── EXERCISE INPUT ──
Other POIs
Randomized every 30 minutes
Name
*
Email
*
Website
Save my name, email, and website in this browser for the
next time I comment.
───
── EXERCISE INPUT ──
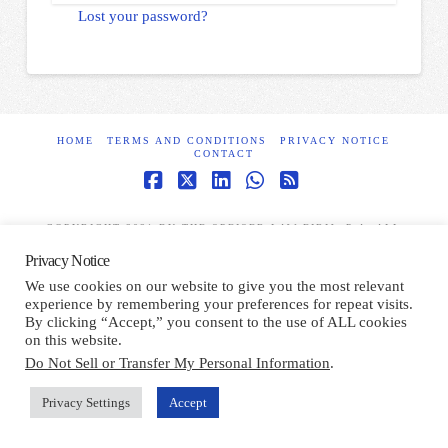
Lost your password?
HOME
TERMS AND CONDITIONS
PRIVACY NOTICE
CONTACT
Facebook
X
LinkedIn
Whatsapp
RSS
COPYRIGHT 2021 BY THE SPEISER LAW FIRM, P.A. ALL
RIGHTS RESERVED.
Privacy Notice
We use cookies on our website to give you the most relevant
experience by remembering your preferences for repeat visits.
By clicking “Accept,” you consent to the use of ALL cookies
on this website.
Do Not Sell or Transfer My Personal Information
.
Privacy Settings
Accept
───
REQUIRED WORK> Copy verbatim, from the listing above, each line from the one containing "Save my name, email, and" down to the one containing "next time I comment.", inclusive.

SOLUTION BELOW>
Save my name, email, and website in this browser for the
next time I comment.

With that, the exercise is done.